Ainsi tout mon ouvrage avoit été dénaturé. Heureusement La Ruette reconnut lui-même que le rôle de Cléon ne lui convenoit ni pour le jeu ni pour le chant, et je trouvai, au même théâtre, un nommé Julien, moins difficile que Caillot, et plus jeune que La Ruette, avec une voix brillante, une action vive, une tournure leste. Nous nous mîmes, Grétry et moi, à lui montrer son rôle, et il parvint à le chanter et à le jouer assez bien.

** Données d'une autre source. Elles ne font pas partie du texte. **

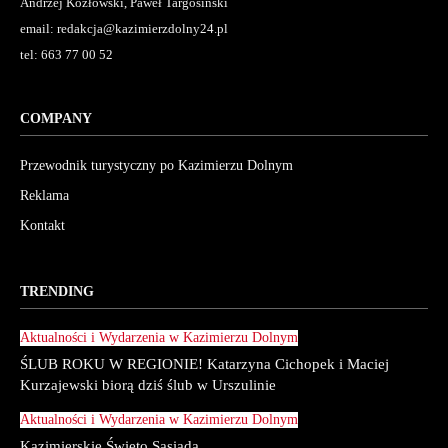
Andrzej Kozłowski, Paweł Targosiński
email: redakcja@kazimierzdolny24.pl
tel: 663 77 00 52
COMPANY
Przewodnik turystyczny po Kazimierzu Dolnym
Reklama
Kontakt
TRENDING
Aktualności i Wydarzenia w Kazimierzu Dolnym
ŚLUB ROKU W REGIONIE! Katarzyna Cichopek i Maciej
Kurzajewski biorą dziś ślub w Urszulinie
Aktualności i Wydarzenia w Kazimierzu Dolnym
Kazimierskie Święto Sąsiada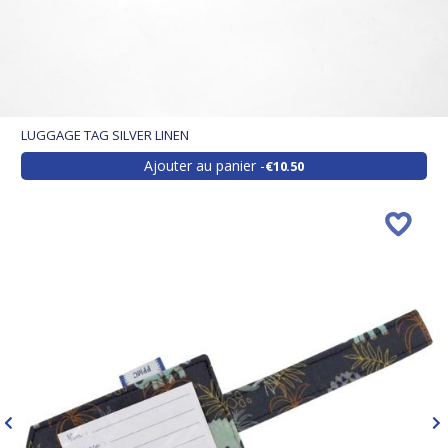
LUGGAGE TAG SILVER LINEN
Ajouter au panier
€10.50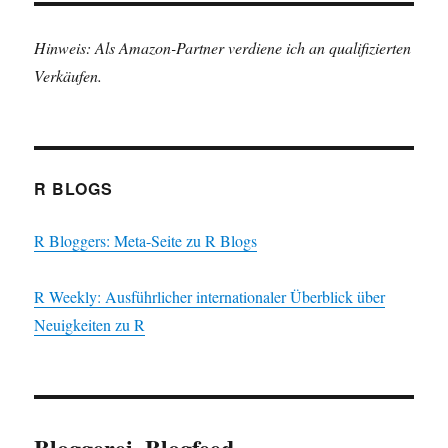
Hinweis: Als Amazon-Partner verdiene ich an qualifizierten
Verkäufen.
R BLOGS
R Bloggers: Meta-Seite zu R Blogs
R Weekly: Ausführlicher internationaler Überblick über
Neuigkeiten zu R
Bloggerei, Blogfeed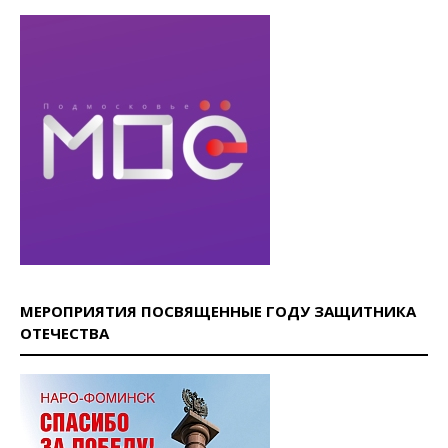
МЕРОПРИЯТИЯ ПОСВЯЩЕННЫЕ ГОДУ ЗАЩИТНИКА
ОТЕЧЕСТВА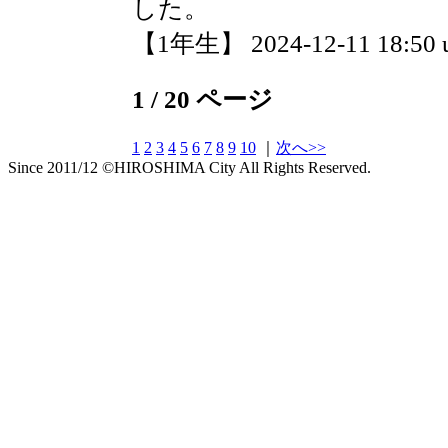
した。
【1年生】 2024-12-11 18:50 
1 / 20 ページ
1
2
3
4
5
6
7
8
9
10
｜
次へ>>
Since 2011/12 ©HIROSHIMA City All Rights Reserved.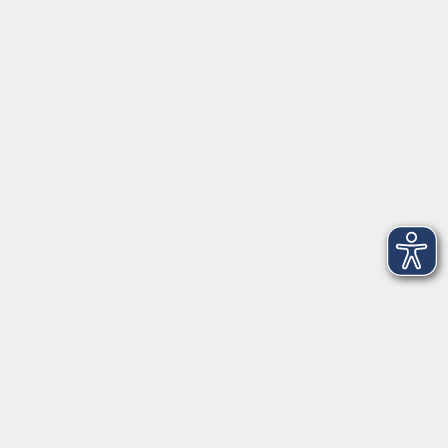
91154 Roth
09174 4749-40
integration@vhs-roth.de
Öffnungszeiten
Montag
09:00 - 12:00 + 14:00 - 16:00
Dienstag
09:00 - 12:00 + 14:00 - 16:00
Mittwoch
geschlossen
Donnerstag
09:00 - 12:00 + 14:00 - 16:00
Freitag
09:00 - 12:00
Öffnungszeiten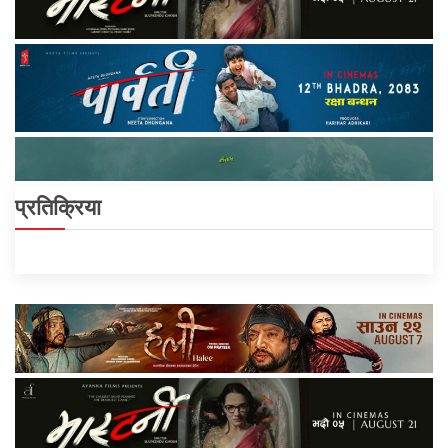
प्रतिक्रिया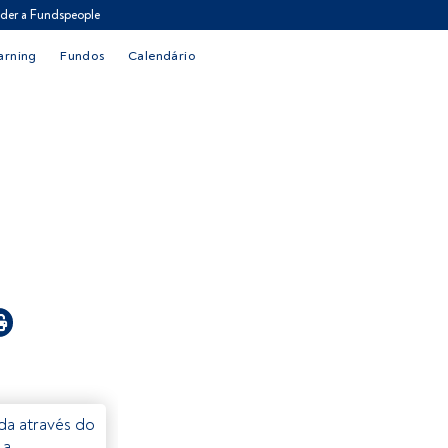
der a Fundspeople
arning
Fundos
Calendário
eda através do
 a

Mme La Ruette étoit peu disposée à entendre ce que j’avois à lui dire ; je lui dis cependant : « Madame, nous serons froids si nous voulons être trop sages ; faites-moi la grâce de jouer le rôle d’Agathe au naturel. Son innocence n’est pas celle d’Agnès, mais c’est encore de l’innocence ; et, comme elle n’emploie sa finesse et sa malice qu’à se jouer du fourbe qui cherche à la séduire, croyez qu’on lui en saura gré. » Son rôle eut le plus grand succès, et la pièce, qu’on redemanda à Versailles (en 1772), y parut si changée qu’on ne la reconnoissoit pas je n’y avois pourtant rien changé.